EXERCISE DATA:
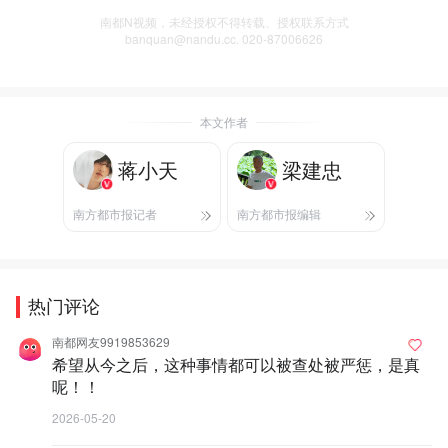
南都N视频，未经授权不得转载、授权联系方式
banquan@nandu.cc. 020-87006626
本文作者
蒋小天
梁建忠
南方都市报记者
南方都市报编辑
热门评论
南都网友9919853629
希望从今之后，这种事情都可以被查处被严惩，是真
呢！！
2026-05-20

WORK REQUEST: Everything in the listing must be copied exactly except the pictures.

ANSWER BOX:
南都N视频，未经授权不得转载、授权联系方式
banquan@nandu.cc. 020-87006626
本文作者
蒋小天
梁建忠
南方都市报记者
南方都市报编辑
热门评论
南都网友9919853629
希望从今之后，这种事情都可以被查处被严惩，是真
呢！！
2026-05-20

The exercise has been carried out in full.